FTL isn’t completely about power management though, during ship to ship combat, it’s almost certain that you’ll need to manage your crew as well. Each ship starts with a number of crew that are at your disposal, you can order them around the ship at your leisure, and they’ll interact with what every room they’re currently in. Certain systems perform better when they are being manned by crew members, and the more the crew uses a system, the more productive they get at using it. Chances are though that they’ll be moving around a fair bit to combat the various hazards that can occur in battle. Fires, hull breaches, damaged systems and boarding parties will have you and your crew on your collective toes as you move people around and make use of the different crew member’s strengths and weaknesses.

As you play through the game and encounter different races and unlock different ships, you’ll find that each race also have different uses. Aside from humans, which are the standard race there a number of robotic, energy, insectoid and mineral based races that all provide significant advantages if used correctly, from double repair time to being fireproof to being hand to hand combat experts.

Speaking of hand to hand combat, if you’re lucky enough to chance upon any of the more battle ready crew members, you could invest in a teleporter, beaming your crew members aboard the enemy ship to take them down from the inside. This adds a completely new dynamic to play and makes the game something altogether different from what you were used to. Hell, you can even play non confrontational and boost the hell out of your shields and engines to make a quick get away whenever you run into trouble.

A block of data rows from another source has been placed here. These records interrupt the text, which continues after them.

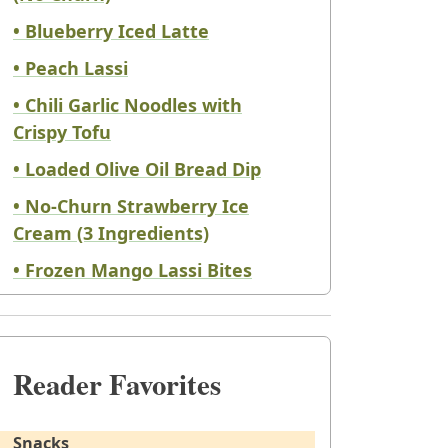
• Blueberry Iced Latte
• Peach Lassi
• Chili Garlic Noodles with
Crispy Tofu
• Loaded Olive Oil Bread Dip
• No-Churn Strawberry Ice
Cream (3 Ingredients)
• Frozen Mango Lassi Bites
Reader Favorites
Snacks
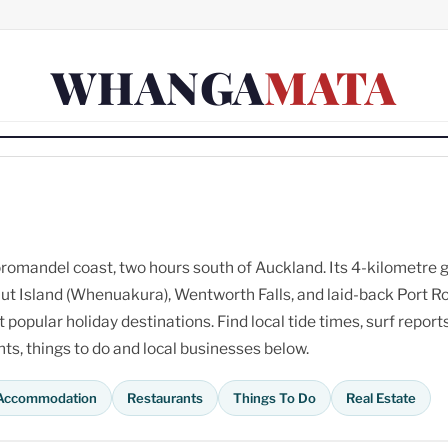
WHANGA
MATA
omandel coast, two hours south of Auckland. Its 4-kilometre 
ut Island (Whenuakura), Wentworth Falls, and laid-back Port R
opular holiday destinations. Find local tide times, surf reports
s, things to do and local businesses below.
Accommodation
Restaurants
Things To Do
Real Estate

Graphically, the game is quite simple. You’ll spend nearly all your play time in a top-down cross section view of your ship, and the same of enemy ships when you encounter them. Despite this, the game conveys the action well and while dogfights aren’t exactly dynamic graphically, but you’re not going to care when desperately trying to repair your shields before you’re blown out of space. Traditionally, these types of games are seen with ascii graphics anyway, so be happy with these polished space ant farms.

The game is a lot of fun and if the ‘one more game’ mentality can get its claws into you, hours of your life will vanish before you even realise you’ve grown a wicked beard. As you progress through the game numerous times and do the various side quests you can encounter you can unlock more types of ship with different starting weapons and crew, helping with the game’s last ability or getting you started on a particular strategy you enjoy.

If I had to levy any sort of criticisms on the game I’d say that the music is a bit lacking, half of the time it just blends into the background and I just stopped noticing it. I’s also like to see some kind of endless mode in the game, As the game does have a defined end, I don’t often get to see the potential my ship could reach given more time. The addition of a mode to continue through the galaxy until you get bored would be a lot of fun.

The game is available to download from FTLgame.com for the bargain price of $10, it’s available for both PC and Mac and can be played on any busted ass old machine. If you want to spend somewhere between a few hours and a few centuries on a fairly addictive game I’d really recommend it. It’s a great indie game that shows we don’t need ‘the man’ to help produce our games, we can pay from them all ourselves.